# [Task to carry out]
List each line of the data that holds the string "представила", please.
- - - - - - -
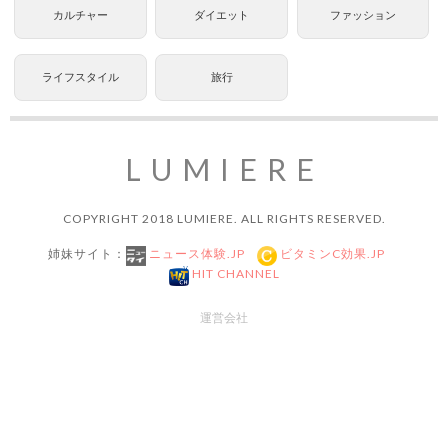
カルチャー
ダイエット
ファッション
ライフスタイル
旅行
LUMIERE
COPYRIGHT 2018 LUMIERE. ALL RIGHTS RESERVED.
姉妹サイト：
ニュース体験.JP
ビタミンC効果.JP
HIT CHANNEL
運営会社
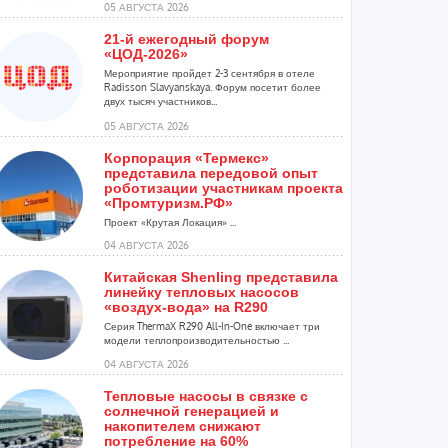
05 АВГУСТА 2026
21-й ежегодный форум
«ЦОД-2026»
Мероприятие пройдет 2-3 сентября в отеле
Radisson Slavyanskaya. Форум посетит более
двух тысяч участников...
05 АВГУСТА 2026
Корпорация «Термекс»
представила передовой опыт
роботизации участникам проекта
«Промтуризм.РФ»
Проект «Крутая Локация» ...
04 АВГУСТА 2026
Китайская Shenling представила
линейку тепловых насосов
«воздух-вода» на R290
Серия ThermaX R290 All-In-One включает три
модели теплопроизводительностью ...
04 АВГУСТА 2026
Тепловые насосы в связке с
солнечной генерацией и
накопителем снижают
потребление на 60%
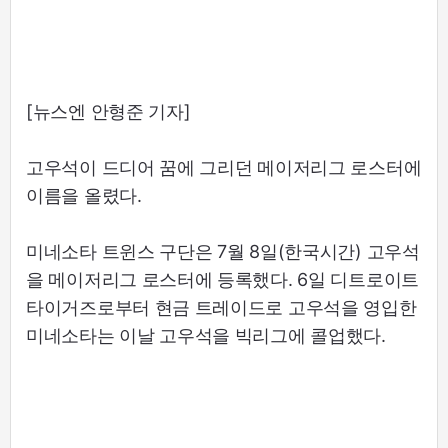
[뉴스엔 안형준 기자]
고우석이 드디어 꿈에 그리던 메이저리그 로스터에
이름을 올렸다.
미네소타 트윈스 구단은 7월 8일(한국시간) 고우석
을 메이저리그 로스터에 등록했다. 6일 디트로이트
타이거즈로부터 현금 트레이드로 고우석을 영입한
미네소타는 이날 고우석을 빅리그에 콜업했다.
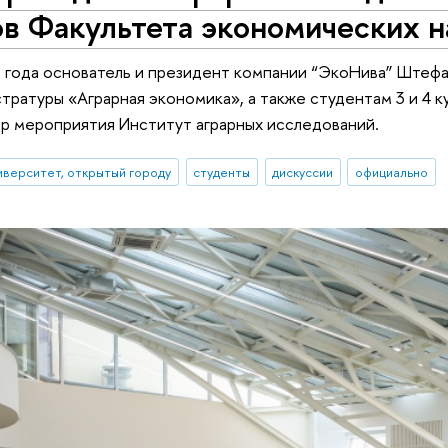
в Факультета экономических н
 года основатель и президент компании “ЭкоНива” Штефа
тратуры «Аграрная экономика», а также студентам 3 и 4 
ор мероприятия Институт аграрных исследований.
иверситет, открытый городу
студенты
дискуссии
официально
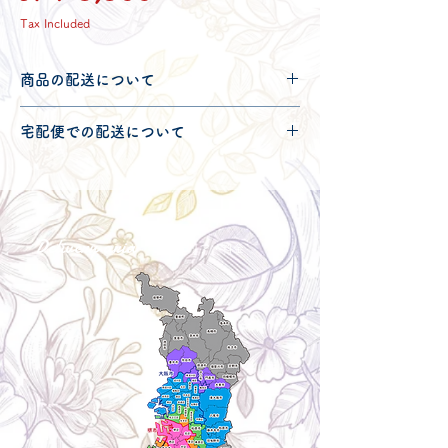
Tax Included
商品の配送について
配送可能地域・送料につきましては
コチ
宅配便での配送について
ラ
からご確認ください。
こちらの商品は宅配便100サイズとなり
ます。
宅配便での送料につきましては
コチラ
か
らご確認ください。
Delivery aria
配送エリア・料金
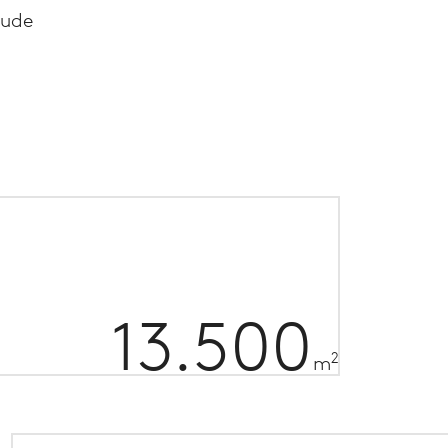
äude
13.500
2
m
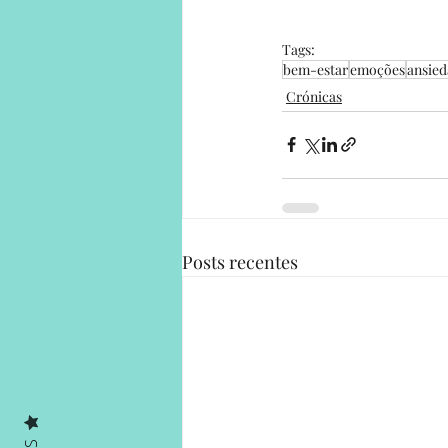
Tags:
bem-estar
emoções
ansie
Crónicas
Posts recentes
- - - - - - -
# [Response]
представила передовой опыт
Китайская Shenling представила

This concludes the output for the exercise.